Passion is a very powerful word these days because of the amount of expectation it holds. There is a lot of pressure to discover what you are passionate about, and to then pursue it. You’d better hope it’s something lucrative! Passions can define your identity, the course you take through life, and the people you meet. Many of us in the Environmental Studies Program ended up here because of passion for the outdoors, ocean, food or some other point of contact between humans and what we typically call the environment. That, perhaps more than any other reason, explains why the changing of perceptions that takes place among the majority of beginning ENVS students is so hard. If you love something, it can be hard to let go. That is to say, passion can result in frustration as well, and if you are very passionate about the environment, it can lead to getting upset. Herein lies the value of the Environmental Action Living Learning Community (on who’s blog in collaboration with the ENVS Program I found these posts). Change is hard, and it is nice to have people who have already experienced it to show you what life is like on the other side.
It is interesting to note what passions reveal about environmentalism. Recent graduate Samantha Shafer, writes a post about her passion for connections. For Sam, it is the interconnectivity of the world that makes it rich and beautiful. In her eyes, true “passion must be contagious and far reaching.” In other words, you cannot just choose one thing to hold onto so tightly that you ignore everything else. Rather, your interest, passion, love, or whatever you want to call it–if it is true–will extend to all the components of whatever it is you are passionate about. For example, if I were to be a true lover of Rock and Roll (which I rather think I am), it would be obtuse of me to ignore blues and folk music, which provided the antecedents for rock, or the cultural phenomena that led to its popularity. It is not hard to extrapolate this message to environmental studies. If we proclaim to have a real passion for the environment, we have to consider all that it is, and acknowledge the connections it encompasses: not just trees and streams, but humanity, fire, and evolution–events of all scales. Sam offers words of advice to her ENVS first years: it is good to maintain your passion for whatever it was that got you interested in the first place, however, it is necessary to recognize that most everything is part of a larger system. Some have dubbed this a “Panarchy,” which is a way of framing reality as the product of processes on many different scales of many different types that interact and connect with each other in one way or another.
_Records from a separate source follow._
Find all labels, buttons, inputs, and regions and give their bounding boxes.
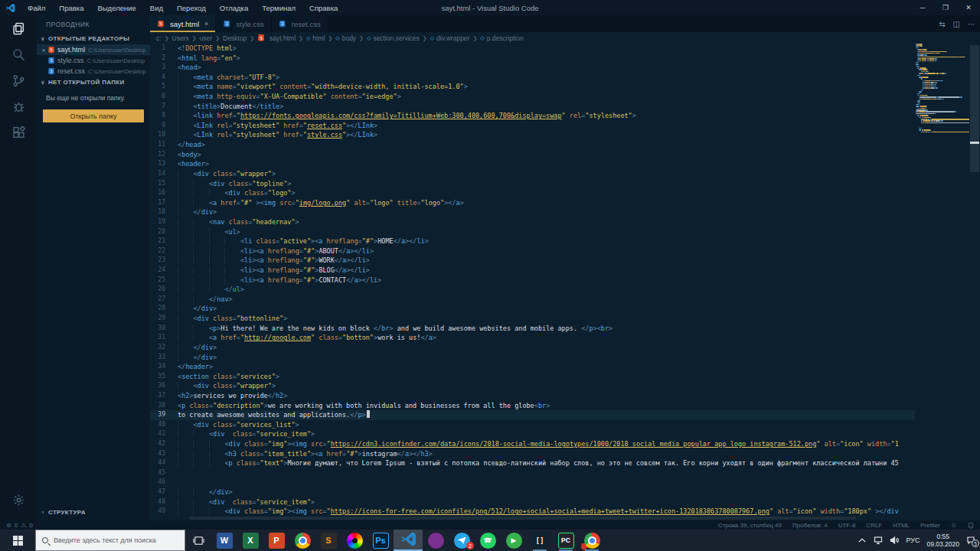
code-line[interactable]: 30 <p>Hi there! We are the new kids on b… <box>150 324 915 334</box>
mediaget-icon[interactable]: ▶ <box>501 530 527 551</box>
open-folder-button[interactable]: Открыть папку <box>43 109 144 122</box>
code-line[interactable]: 8 <link href="https://fonts.googleapis.c… <box>150 111 915 121</box>
debug-icon[interactable] <box>0 93 37 119</box>
menu-item[interactable]: Справка <box>303 2 344 14</box>
code-line[interactable]: 31 <a href="http://google.com" class="bo… <box>150 333 915 343</box>
code-line[interactable]: 9 <LInk rel="stylesheet" href="reset.css… <box>150 121 915 131</box>
status-item[interactable]: UTF-8 <box>838 522 856 529</box>
task-view-button[interactable] <box>185 530 211 551</box>
tab-style.css[interactable]: 3style.css <box>216 15 271 32</box>
extensions-icon[interactable] <box>0 119 37 145</box>
minimize-button[interactable]: ─ <box>911 0 934 15</box>
pycharm-icon[interactable]: PC <box>553 530 579 551</box>
menu-item[interactable]: Вид <box>144 2 169 14</box>
code-line[interactable]: 20 <ul> <box>150 227 915 237</box>
scrollbar-thumb[interactable] <box>970 45 979 172</box>
breadcrumb-item[interactable]: 5sayt.html <box>257 34 296 42</box>
tray-expand-icon[interactable] <box>858 536 867 545</box>
code-line[interactable]: 7 <title>Document</title> <box>150 102 915 112</box>
purple-app-icon[interactable] <box>423 530 449 551</box>
code-line[interactable]: 6 <meta http-equiv="X-UA-Compatible" con… <box>150 92 915 102</box>
notifications-button[interactable]: 5 <box>966 536 975 545</box>
code-line[interactable]: 38<p class="description">we are working … <box>150 401 915 411</box>
problems-indicator[interactable]: ⊘ 0 ⚠ 0 <box>6 522 33 529</box>
code-line[interactable]: 23 <li><a hreflang="#">WORK</a></li> <box>150 256 915 266</box>
breadcrumb-item[interactable]: user <box>200 34 213 42</box>
code-line[interactable]: 43 <h3 class="item_title"><a href="#">in… <box>150 449 915 459</box>
more-actions-icon[interactable]: ⋯ <box>968 20 975 28</box>
code-line[interactable]: 40 <div class="services_list"> <box>150 420 915 430</box>
code-line[interactable]: 16 <div class="logo"> <box>150 188 915 198</box>
tab-sayt.html[interactable]: 5sayt.html× <box>150 15 216 32</box>
code-line[interactable]: 4 <meta charset="UTF-8"> <box>150 73 915 83</box>
close-file-icon[interactable]: × <box>40 47 47 54</box>
code-line[interactable]: 14 <div class="wrapper"> <box>150 169 915 179</box>
menu-item[interactable]: Выделение <box>91 2 142 14</box>
code-line[interactable]: 27 </nav> <box>150 295 915 305</box>
breadcrumb-item[interactable]: ◇p.description <box>480 34 524 42</box>
code-line[interactable]: 47 </div> <box>150 487 915 497</box>
code-line[interactable]: 32 </div> <box>150 343 915 353</box>
code-line[interactable]: 25 <li><a hreflang="#">CONTACT</a></li> <box>150 276 915 285</box>
code-line[interactable]: 11</head> <box>150 140 915 150</box>
code-line[interactable]: 49 <div class="img"><img src="https://ic… <box>150 507 915 517</box>
code-line[interactable]: 46 <box>150 478 915 487</box>
code-line[interactable]: 5 <meta name="viewport" content="width=d… <box>150 82 915 92</box>
code-line[interactable]: 34</header> <box>150 362 915 372</box>
code-line[interactable]: 33 </div> <box>150 353 915 363</box>
ms-excel-icon[interactable]: X <box>237 530 263 551</box>
status-item[interactable]: Пробелов: 4 <box>792 522 828 529</box>
breadcrumb-item[interactable]: ◇div.wrapper <box>430 34 470 42</box>
status-item[interactable]: Prettier <box>920 522 940 529</box>
clock[interactable]: 0:55 09.03.2020 <box>926 533 959 548</box>
whatsapp-icon[interactable]: ☎ <box>475 530 501 551</box>
color-wheel-icon[interactable] <box>341 530 368 551</box>
breadcrumb-item[interactable]: c: <box>156 34 162 42</box>
source-control-icon[interactable] <box>0 67 37 93</box>
open-editor-item[interactable]: ×3reset.cssC:\Users\user\Desktop <box>37 66 150 77</box>
code-line[interactable]: 2<html lang="en"> <box>150 54 915 64</box>
code-line[interactable]: 48 <div class="service_item"> <box>150 497 915 507</box>
vertical-scrollbar[interactable] <box>969 44 980 520</box>
code-line[interactable]: 18 </div> <box>150 207 915 217</box>
menu-item[interactable]: Терминал <box>256 2 302 14</box>
horizontal-scrollbar[interactable] <box>190 517 856 520</box>
menu-item[interactable]: Переход <box>171 2 212 14</box>
code-line[interactable]: 28 </div> <box>150 304 915 314</box>
start-button[interactable] <box>0 530 35 551</box>
open-editor-item[interactable]: ×3style.cssC:\Users\user\Desktop <box>37 55 150 66</box>
code-line[interactable]: 42 <div class="img"><img src="https://cd… <box>150 439 915 449</box>
close-button[interactable]: ✕ <box>957 0 980 15</box>
photoshop-icon[interactable]: Ps <box>368 530 394 551</box>
ms-word-icon[interactable]: W <box>211 530 237 551</box>
code-lines[interactable]: 1<!DOCTYPE html>2<html lang="en">3<head>… <box>150 44 915 520</box>
status-item[interactable]: Строка 39, столбец 49 <box>718 522 782 529</box>
code-line[interactable]: 22 <li><a hreflang="#">ABOUT</a></li> <box>150 246 915 256</box>
notifications-bell-icon[interactable] <box>968 522 974 529</box>
code-line[interactable]: 36 <div class="wrapper"> <box>150 381 915 391</box>
feedback-smiley-icon[interactable]: ☺ <box>951 522 957 529</box>
code-line[interactable]: 1<!DOCTYPE html> <box>150 44 915 54</box>
explorer-icon[interactable] <box>0 15 37 41</box>
chrome-icon[interactable] <box>289 530 315 551</box>
menu-item[interactable]: Правка <box>53 2 90 14</box>
telegram-icon[interactable]: 2 <box>449 530 475 551</box>
code-line[interactable]: 15 <div class="topline"> <box>150 179 915 189</box>
volume-icon[interactable] <box>890 536 899 545</box>
sublime-text-icon[interactable]: S <box>315 530 341 551</box>
ms-powerpoint-icon[interactable]: P <box>263 530 289 551</box>
split-editor-icon[interactable]: ◫ <box>953 20 960 28</box>
open-changes-icon[interactable]: ⇆ <box>939 20 945 28</box>
menu-item[interactable]: Отладка <box>214 2 255 14</box>
code-line[interactable]: 3<head> <box>150 63 915 73</box>
code-line[interactable]: 21 <li class="active"><a hreflang="#">HO… <box>150 236 915 246</box>
maximize-button[interactable]: ❐ <box>934 0 957 15</box>
minimap[interactable] <box>916 44 969 143</box>
code-line[interactable]: 17 <a href="#" ><img src="img/logo.png" … <box>150 198 915 208</box>
code-line[interactable]: 24 <li><a hreflang="#">BLOG</a></li> <box>150 266 915 276</box>
breadcrumb-item[interactable]: Users <box>172 34 189 42</box>
code-line[interactable]: 37<h2>services we provide</h2> <box>150 391 915 401</box>
tab-reset.css[interactable]: 3reset.css <box>272 15 328 32</box>
breadcrumb-item[interactable]: ◇html <box>306 34 325 42</box>
code-line[interactable]: 29 <div class="bottonline"> <box>150 314 915 324</box>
Senior Hannah Smay, contemplates the progress and path that her passions have taken since coming to college in her post ‘Passion Theory‘. The theory half of this title is an allusion to the Environmental Theory 350 class that we were in together last semester. In the post, she points out the intersectionality of passion and identity–they are a give and take, she says, both of them contributing to and molding the other. They “mutually reinforce each other.” What you love can become your identity (playing guitar passionately can make you a guitarist) and oppositely, your identity can manifest itself in your passions and interest, as with Hannah who loved the outdoors and became an Environmental Studies Major. This is a very interesting point that shows the importance of examining one’s passions–they are not dormant. They have a huge bearing on the direction we take, and should be treated as such.
Georgia Reid, a rising sophomore, examines her own eclectically effervescent passions and beliefs about passion in her post “Of Writing Itself.” Cropping up all over her post is a focus on balance. Balance between passion and responsibility, work and play, or “living and recording.” In this post, the search for a passion is abandoned in recognition of the fact that balance is the most important part. At the end of the post, when she lists what is important to her, she frames it all with a desire for balance. This harkens back to what Sam Shafer wrote about with her connections. Sam might suggest that Georgia is passionate about balance (although I shouldn’t make overly large assumptions). If, in fact, as Hannah points out, passions lend themselves to one’s actions, I think that Georgia has her head in the right place for environmental studies.
ENVS at Lewis & Clark is all about connection and balance. Many of us come in with a strong, stubborn, potentially narrow passion. But if we want to stay afloat, there is a need to recognize connections and widen our gaze. Our beliefs and our actions are inextricably entwined, and examining passions can shed light on why we act the way we do, or how we might change to find more parity. Accepting the transition to a complex world that requires complex solutions to endlessly convoluted issues requires a passion for these things, which is demonstrated by these students.